Records from a data source
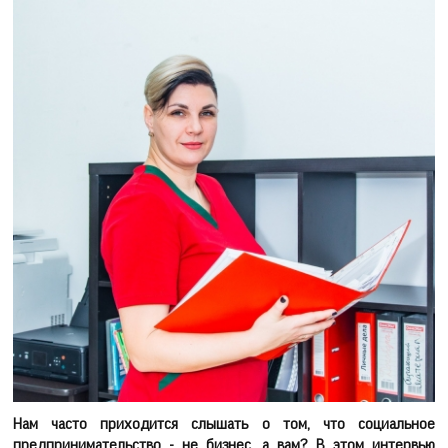
Нам часто приходится слышать о том, что социальное
предпринимательство - не бизнес, а вам? В этом интервью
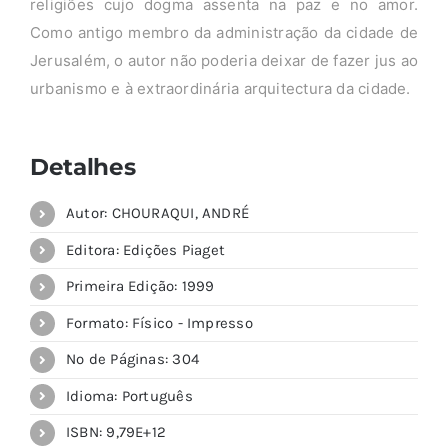
religiões cujo dogma assenta na paz e no amor.
Como antigo membro da administração da cidade de
Jerusalém, o autor não poderia deixar de fazer jus ao
urbanismo e à extraordinária arquitectura da cidade.
Detalhes
Autor: CHOURAQUI, ANDRÉ
Editora: Edições Piaget
Primeira Edição: 1999
Formato: Físico - Impresso
Nº de Páginas: 304
Idioma: Português
ISBN: 9,79E+12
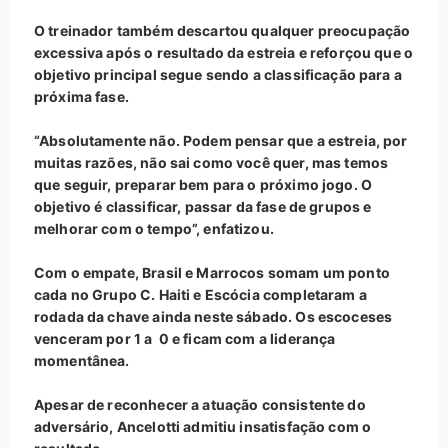
O treinador também descartou qualquer preocupação
excessiva após o resultado da estreia e reforçou que o
objetivo principal segue sendo a classificação para a
próxima fase.
“Absolutamente não. Podem pensar que a estreia, por
muitas razões, não sai como você quer, mas temos
que seguir, preparar bem para o próximo jogo. O
objetivo é classificar, passar da fase de grupos e
melhorar com o tempo”, enfatizou.
Com o empate, Brasil e Marrocos somam um ponto
cada no Grupo C. Haiti e Escócia completaram a
rodada da chave ainda neste sábado. Os escoceses
venceram por 1 a 0 e ficam com a liderança
momentânea.
Apesar de reconhecer a atuação consistente do
adversário, Ancelotti admitiu insatisfação com o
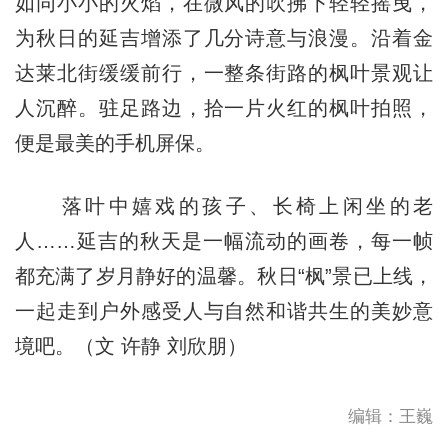
如同小小的火焰，在微风的吹拂下轻轻摇曳，
为秋日的延吉增添了几分诗意与浪漫。沿着金
达莱北街缓缓前行，一整条街路的枫叶景观让
人沉醉。驻足路边，拾一片火红的枫叶拍照，
便是最美的手机屏保。
落叶中嬉戏的孩子、长椅上闲坐的老
人……延吉的秋天是一幅流动的画卷，每一帧
都充满了岁月静好的温馨。秋日“枫”景已上线，
一起走到户外感受人与自然和谐共生的美妙意
境吧。（文 许静 刘欣朋）
编辑：王巍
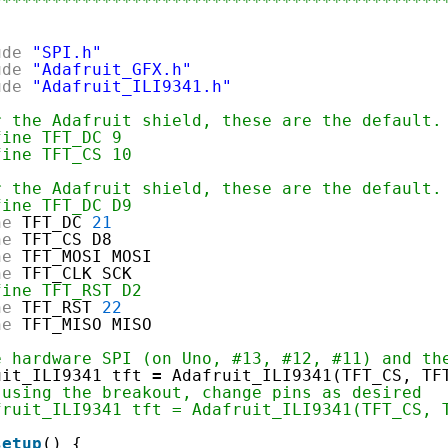
*********************************************
ude
"SPI.h"
ude
"Adafruit_GFX.h"
ude
"Adafruit_ILI9341.h"
r the Adafruit shield, these are the default.
fine TFT_DC 9
fine TFT_CS 10
r the Adafruit shield, these are the default.
fine TFT_DC D9
ne
TFT_DC 
21
ne
TFT_CS D8
ne
TFT_MOSI MOSI
ne
TFT_CLK SCK
fine TFT_RST D2
ne
TFT_RST 
22
ne
TFT_MISO MISO
e hardware SPI (on Uno, #13, #12, #11) and th
uit_ILI9341 tft 
=
Adafruit_ILI9341(TFT_CS, TF
 using the breakout, change pins as desired
fruit_ILI9341 tft = Adafruit_ILI9341(TFT_CS, 
setup
() {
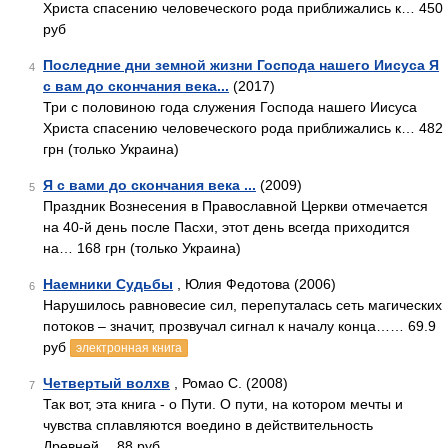
Христа спасению человеческого рода приближались к… 450
руб
Последние дни земной жизни Господа нашего Иисуса Я
4
с вам до скончания века...
(2017)
Три с половиною года служения Господа нашего Иисуса
Христа спасению человеческого рода приближались к… 482
грн (только Украина)
Я с вами до скончания века ...
(2009)
5
Праздник Вознесения в Православной Церкви отмечается
на 40-й день после Пасхи, этот день всегда приходится
на… 168 грн (только Украина)
Наемники Судьбы
, Юлия Федотова (2006)
6
Нарушилось равновесие сил, перепуталась сеть магических
потоков – значит, прозвучал сигнал к началу конца…… 69.9
руб
электронная книга
Четвертый волхв
, Ромао С. (2008)
7
Так вот, эта книга - о Пути. О пути, на котором мечты и
чувства сплавляются воедино в действительность
Древней… 88 руб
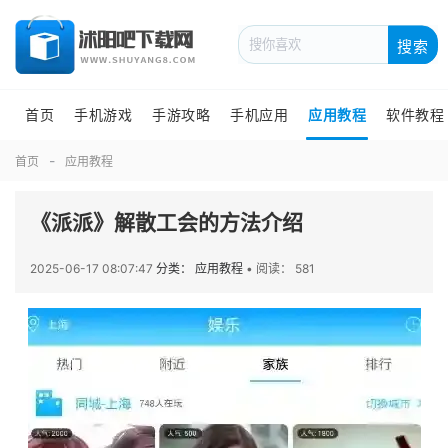
搜索
首页
手机游戏
手游攻略
手机应用
应用教程
软件教程
首页
应用教程
《派派》解散工会的方法介绍
2025-06-17 08:07:47
分类： 应用教程
•
阅读： 581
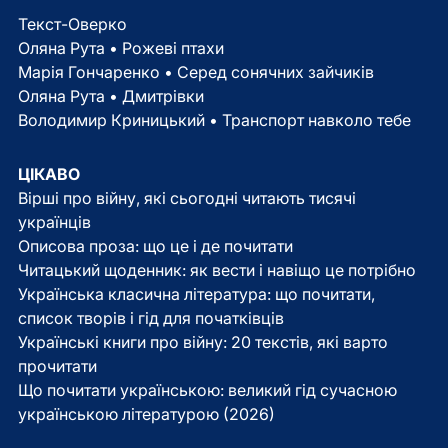
Текст-Оверко
Оляна Рута • Рожеві птахи
Марія Гончаренко • Серед сонячних зайчиків
Оляна Рута • Дмитрівки
Володимир Криницький • Транспорт навколо тебе
ЦІКАВО
Вірші про війну, які сьогодні читають тисячі
українців
Описова проза: що це і де почитати
Читацький щоденник: як вести і навіщо це потрібно
Українська класична література: що почитати,
список творів і гід для початківців
Українські книги про війну: 20 текстів, які варто
прочитати
Що почитати українською: великий гід сучасною
українською літературою (2026)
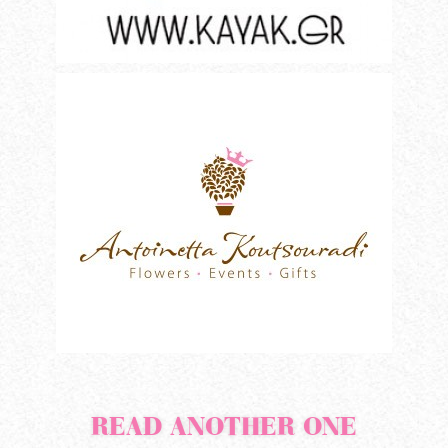
READ ANOTHER ONE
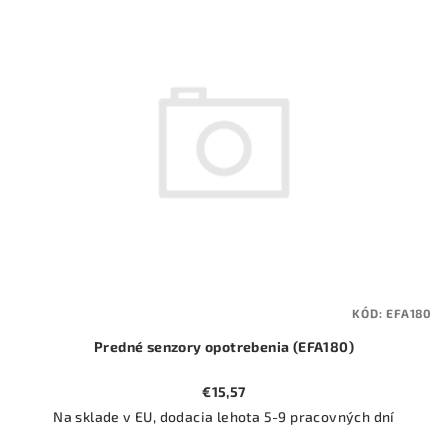
ý
o
p
d
i
u
s
k
p
t
r
o
o
v
d
u
k
t
KÓD:
EFA180
o
Predné senzory opotrebenia (EFA180)
v
€15,57
Na sklade v EU, dodacia lehota 5-9 pracovných dní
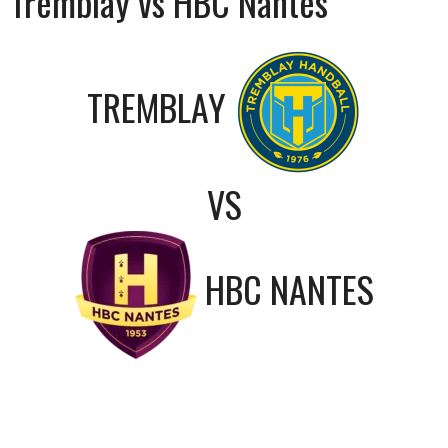
Tremblay vs HBC Nantes
TREMBLAY
VS
HBC NANTES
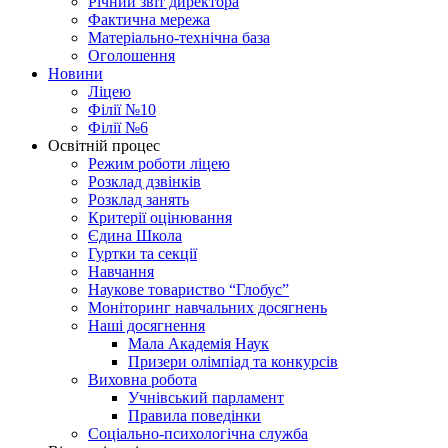
Річний звіт директора
Фактична мережа
Матеріально-технічна база
Оголошення
Новини
Ліцею
Філії №10
Філії №6
Освітній процес
Режим роботи ліцею
Розклад дзвінків
Розклад занять
Критерії оцінювання
Єдина Школа
Гуртки та секції
Навчання
Наукове товариство “Глобус”
Моніторинг навчальних досягнень
Наші досягнення
Мала Академія Наук
Призери олімпіад та конкурсів
Виховна робота
Учнівський парламент
Правила поведінки
Соціально-психологічна служба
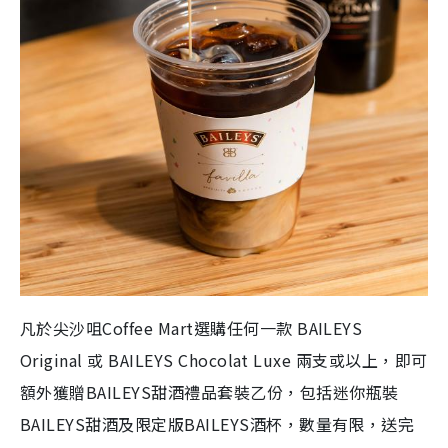
凡於尖沙咀Coffee Mart選購任何一款 BAILEYS
Original 或 BAILEYS Chocolat Luxe 兩支或以上，即可
額外獲贈BAILEYS甜酒禮品套裝乙份，包括迷你瓶裝
BAILEYS甜酒及限定版BAILEYS酒杯，數量有限，送完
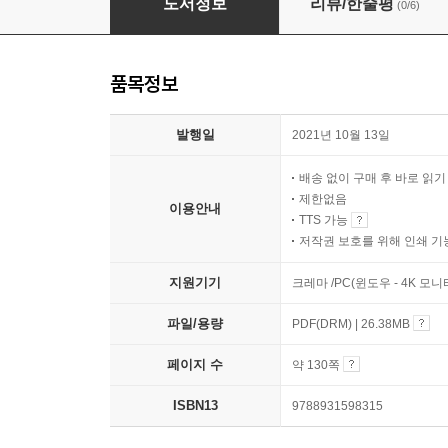
도서정보
리뷰/한줄평
(0/6)
품목정보
발행일
2021년 10월 13일
배송 없이 구매 후 바로 읽
제한없음
이용안내
TTS 가능
저작권 보호를 위해 인쇄 기
지원기기
크레마 /PC(윈도우 - 4K 모
파일/용량
PDF(DRM) | 26.38MB
페이지 수
약 130쪽
ISBN13
9788931598315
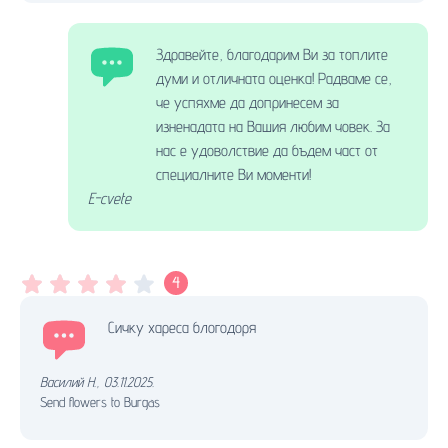
Здравейте, благодарим Ви за топлите
думи и отличната оценка! Радваме се,
че успяхме да допринесем за
изненадата на Вашия любим човек. За
нас е удоволствие да бъдем част от
специалните Ви моменти!
E-cvete
4
Сичку хареса блогодоря
Василий Н.
,
03.11.2025.
Send flowers to Burgas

▸ **What needs to be done**
For the data above, set down exactly the lines from the line with "на… 168 грн (только Украина)" to the line with "Сичку хареса блогодоря", both included, leaving pictures out.

▸ **Reply**
на… 168 грн (только Украина)
Наемники Судьбы
, Юлия Федотова (2006)
6
Нарушилось равновесие сил, перепуталась сеть магических
потоков – значит, прозвучал сигнал к началу конца…… 69.9
руб
электронная книга
Четвертый волхв
, Ромао С. (2008)
7
Так вот, эта книга - о Пути. О пути, на котором мечты и
чувства сплавляются воедино в действительность
Древней… 88 руб
搜索
首页
手机游戏
手游攻略
手机应用
应用教程
软件教程
首页
应用教程
《派派》解散工会的方法介绍
2025-06-17 08:07:47
分类： 应用教程
•
阅读： 581
Текст-Оверко
Оляна Рута • Рожеві птахи
Марія Гончаренко • Серед сонячних зайчиків
Оляна Рута • Дмитрівки
Володимир Криницький • Транспорт навколо тебе
ЦІКАВО
Вірші про війну, які сьогодні читають тисячі
українців
Описова проза: що це і де почитати
Читацький щоденник: як вести і навіщо це потрібно
Українська класична література: що почитати,
список творів і гід для початківців
Українські книги про війну: 20 текстів, які варто
прочитати
Що почитати українською: великий гід сучасною
українською літературою (2026)
READ ANOTHER ONE
ý
o
p
d
i
u
s
k
p
t
r
o
o
v
d
u
k
t
KÓD:
EFA180
o
Predné senzory opotrebenia (EFA180)
v
€15,57
Na sklade v EU, dodacia lehota 5-9 pracovných dní
Tremblay vs HBC Nantes
TREMBLAY
VS
HBC NANTES
Річний звіт директора
Фактична мережа
Матеріально-технічна база
Оголошення
Новини
Ліцею
Філії №10
Філії №6
Освітній процес
Режим роботи ліцею
Розклад дзвінків
Розклад занять
Критерії оцінювання
Єдина Школа
Гуртки та секції
Навчання
Наукове товариство “Глобус”
Моніторинг навчальних досягнень
Наші досягнення
Мала Академія Наук
Призери олімпіад та конкурсів
Виховна робота
Учнівський парламент
Правила поведінки
Соціально-психологічна служба
凡於尖沙咀Coffee Mart選購任何一款 BAILEYS
Original 或 BAILEYS Chocolat Luxe 兩支或以上，即可
額外獲贈BAILEYS甜酒禮品套裝乙份，包括迷你瓶裝
BAILEYS甜酒及限定版BAILEYS酒杯，數量有限，送完
도서정보
리뷰/한줄평
(0/6)
품목정보
발행일
2021년 10월 13일
배송 없이 구매 후 바로 읽
제한없음
이용안내
TTS 가능
저작권 보호를 위해 인쇄 기
지원기기
크레마 /PC(윈도우 - 4K 모
파일/용량
PDF(DRM) | 26.38MB
페이지 수
약 130쪽
ISBN13
9788931598315
Здравейте, благодарим Ви за топлите
думи и отличната оценка! Радваме се,
че успяхме да допринесем за
изненадата на Вашия любим човек. За
нас е удоволствие да бъдем част от
специалните Ви моменти!
E-cvete
4
Сичку хареса блогодоря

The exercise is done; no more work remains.